Findings from a longitudinal study of nonalcoholic fatty liver disease patients show that mortality increased with fibrosis.
Findings from a longitudinal study of mortality among nonalcoholic fatty liver disease (NAFLD) argues for using “progression to cirrhosis” as a surrogate outcome for approval of therapeutic agents for the disease, say the researchers who conducted the study.
Results of the study, which were reported in the Oct. 21, 2021, issue of the New England Journal of Medicine, showed that all-cause mortality among 1,773 NAFLD patients who were followed for a median of four years climbed with increasing fibrosis. There were 0.32 deaths per 100 person-years for stages F0 to F2, which means no, mild, or moderate fibrosis; .89 deaths per 100 persons-years for stage F3, which includes bridging fibrosis, and 1.76 deaths per 100 person-years for stage F4 (cirrhosis).
The research team, which was led by Virginia Commonwealth University researcher Arun Sanyal, M.D., also said that their results provide a rationale for testing whether treatments that move NAFLD patients from stage F3 to stage 2 fibrosis would result in fewer “hepatic decompensation events,” includes ascites, variceal bleeding and encephalopathy.
In an accompanying editorial, Guadalupe Garcia-Tsao, M.D., a professor at the Yale University School of Medicine and chief of digestive diseases at the VA-Connecticut Healthcare System, noted that unlike findings from other studies, the results reported by Sanyal did not show higher mortality among those with F2 fibrosis. Garcia-Tsao also commented that the occurrence of a hepatic decompensation event “was the only factor significantly associated with death, while nonhepatic new events (cardiac, declining kidney function, or extrahepatic cancer) were not significantly associated with death.” Incident decompensation occurred mainly among those with stage F4 fibrosis, she pointed out.
Garcia-Tsao echoed some of what Sanyal and his colleagues said about regression to F3, but she sounded a note of caution about using liver biopsies to enroll patients in studies.
“A more feasible strategy — and one that would facilitate patient recruitment — would be to forgo liver biopsy and include only patients at high risk for decompensation.
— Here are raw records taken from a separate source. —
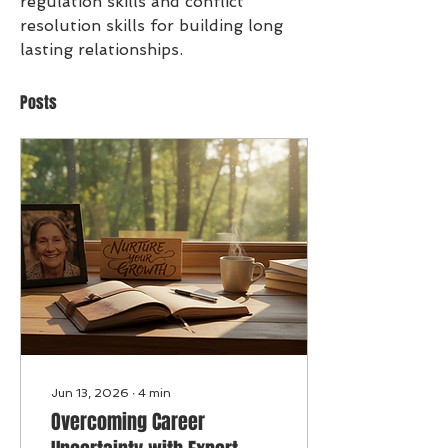
regulation skills and conflict 
resolution skills for building long 
lasting relationships. 
Posts
Jun 13, 2026
∙
4
min
Overcoming Career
A combination of noninvasive markers that are currently used in clinical practice, including liver stiffness and routine laboratory tests (e.g., platelet count and albumin level), can identify patients who have clinically significant portal hypertension and thereby a higher likelihood of decompensation,” she wrote.
Virginia Commonwealth put out a press release about the study that said the findings argue for testing for liver disease, particularly among patients with type 2 diabetes.
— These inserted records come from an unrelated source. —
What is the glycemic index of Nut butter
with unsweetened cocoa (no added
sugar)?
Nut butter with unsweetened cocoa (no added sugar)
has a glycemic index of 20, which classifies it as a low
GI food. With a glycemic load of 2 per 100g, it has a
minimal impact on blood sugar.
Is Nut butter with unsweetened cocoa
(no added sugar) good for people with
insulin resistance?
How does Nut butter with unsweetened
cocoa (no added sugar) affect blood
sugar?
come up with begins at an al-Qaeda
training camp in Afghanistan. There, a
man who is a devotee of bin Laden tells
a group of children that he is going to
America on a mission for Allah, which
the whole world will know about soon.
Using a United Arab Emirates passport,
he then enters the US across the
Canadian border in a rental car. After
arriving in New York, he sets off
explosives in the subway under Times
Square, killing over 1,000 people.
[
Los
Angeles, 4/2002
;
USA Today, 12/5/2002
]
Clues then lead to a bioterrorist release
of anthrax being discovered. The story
The press release quoted Sanyal as saying that many primary care physicians and diabetes specialists “have felt that, because the roots of the disease lie in insulin resistance, then if we treat the diabetes, we've already taken care of the problem.” In the press release, Sanyal adds that even within an especially obese, diabetic population, those who have advanced fibrosis are dying of liver disease. Just treating diabetes doesn't get the job done.”